March 24, 2020
As we are all aware, the last few weeks have been tumultuous in many ways. In particular, the stock market, after reaching all-time highs in the beginning of 2020, has undergone a dramatic reversal and at the moment is down close to thirty (30%) percent, with certain sectors down significantly more. While we do not have a crystal ball and cannot predict when the downward cycle will end, depressed asset values offer a unique opportunity to make substantial gifts at significantly reduced gift tax values.
Separately, the Tax Cuts and Jobs Act was passed into law in December 2017 and dramatically altered the federal estate, gift and generation-skipping transfer tax landscape. In particular, the estate, gift and generation-skipping transfer tax exemptions were significantly increased (currently being $11,580,000 per person). These increased exemptions are not permanent, however, are scheduled to sunset on December 31, 2025, and could, in fact, be scaled back even earlier if the Democrats take control in the upcoming election.
From a gift tax perspective, the increased exemption, coupled with depressed asset values, presents a rare opportunity to make significant gifts at reduced gift tax values. This is, therefore, an exceptional time to consider (i) making outright gifts, (ii) making gifts to "dynasty" trusts, and/or (iii) making gifts to grantor retained annuity trusts (GRATs).
While outright gifts are the fastest and easiest way to make gifts, such gifts are the least desirable because the gifted assets will be includible in the recipient's estate for estate tax purposes and will be available to the recipient's creditors.
In contrast, if gifts are made to a dynasty trust, the gifted assets, and any appreciation, will not be includible in the recipient's estate for estate tax purposes and will not be available to the recipient's creditors. In fact, if the dynasty trust is created in a jurisdiction that allows the trust to be perpetual (such as Delaware), and generation-skipping transfer tax exemption is allocated to the gift, the gifted property and all of the appreciation on such property will be removed from the estate and gift tax system forever.
While a dynasty trust can be an excellent estate planning tool, its utilization is limited in that one cannot gift more than his or her remaining gift tax exemption amount to the trust without incurring a gift tax. Alternatively, one may simply wish to transfer only future appreciation. In each such case, a GRAT will be a more desirable approach. By way of brief background, a GRAT is a statutorily sanctioned trust whereby one transfers property in trust and retains the right to receive a series of payments for a predetermined period of years.
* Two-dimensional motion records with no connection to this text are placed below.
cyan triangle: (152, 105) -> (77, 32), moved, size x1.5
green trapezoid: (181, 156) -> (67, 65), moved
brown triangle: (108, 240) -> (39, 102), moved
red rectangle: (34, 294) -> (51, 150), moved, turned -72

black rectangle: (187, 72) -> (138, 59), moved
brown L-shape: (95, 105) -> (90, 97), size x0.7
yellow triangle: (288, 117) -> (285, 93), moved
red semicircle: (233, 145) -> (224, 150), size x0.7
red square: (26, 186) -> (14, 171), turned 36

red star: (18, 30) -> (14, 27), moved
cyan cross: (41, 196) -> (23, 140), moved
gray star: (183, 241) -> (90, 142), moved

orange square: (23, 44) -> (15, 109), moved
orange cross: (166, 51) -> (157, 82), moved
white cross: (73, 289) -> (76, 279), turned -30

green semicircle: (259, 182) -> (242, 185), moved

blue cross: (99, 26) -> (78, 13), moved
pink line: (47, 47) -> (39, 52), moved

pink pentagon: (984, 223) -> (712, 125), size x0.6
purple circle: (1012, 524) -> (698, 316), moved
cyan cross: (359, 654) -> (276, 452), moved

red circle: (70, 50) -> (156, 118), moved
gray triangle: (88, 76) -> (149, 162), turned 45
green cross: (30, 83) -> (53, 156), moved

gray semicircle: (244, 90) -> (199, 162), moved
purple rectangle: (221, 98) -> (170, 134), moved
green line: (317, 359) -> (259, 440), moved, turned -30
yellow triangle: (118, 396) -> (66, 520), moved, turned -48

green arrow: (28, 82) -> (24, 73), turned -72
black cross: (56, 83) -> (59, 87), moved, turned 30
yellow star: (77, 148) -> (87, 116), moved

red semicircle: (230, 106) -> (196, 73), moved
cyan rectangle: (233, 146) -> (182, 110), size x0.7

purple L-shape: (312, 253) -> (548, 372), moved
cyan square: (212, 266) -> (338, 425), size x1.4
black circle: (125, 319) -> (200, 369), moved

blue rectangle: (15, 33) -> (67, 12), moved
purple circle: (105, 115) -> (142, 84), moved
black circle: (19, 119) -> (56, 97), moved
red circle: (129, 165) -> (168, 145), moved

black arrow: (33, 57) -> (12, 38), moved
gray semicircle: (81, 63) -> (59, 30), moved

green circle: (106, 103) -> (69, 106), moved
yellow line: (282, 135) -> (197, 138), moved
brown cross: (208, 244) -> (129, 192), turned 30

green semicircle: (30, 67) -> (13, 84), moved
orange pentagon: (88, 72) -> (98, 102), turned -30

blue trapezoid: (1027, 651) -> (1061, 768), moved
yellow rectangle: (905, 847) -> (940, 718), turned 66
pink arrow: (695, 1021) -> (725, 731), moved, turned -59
The remaining property left in the GRAT after the annuity term (i.e., all appreciation in excess of the "§7520 Rate" or "hurdle" rate, which will be a mere 1.2% beginning on April 1), will pass to the beneficiaries at no appreciable gift tax cost.
Most commonly, a GRAT is "zeroed-out" for gift tax purposes because the remainder interest (the gift amount) is valued at zero for gift tax purposes; thus, no gift tax is payable and no gift tax exemption is used in connection with the funding of the GRAT. Of course, to the extent that the investment return exceeds the §7520 Rate, the excess will remain in the GRAT after all annuity payments are made, thereby effecting a tax-free gift.
Finally, and quite separate and apart from the above, this is also an opportune time to ensure that your larger estate plan remains in order. In particular, we suggest that you consider any changes that have occurred since you last addressed your estate plan and that you ask yourself whether the individuals that you have appointed to serve as your executor, as your trustee, as your minor child's guardian, etc., remain appropriate for those roles. We firmly believe that the peace of mind that will come from knowing that your estate plan is in order will contribute to a healthy mental state in these otherwise uncertain times.
Please let us know if we can help in any way, please wash your hands and please stay safe.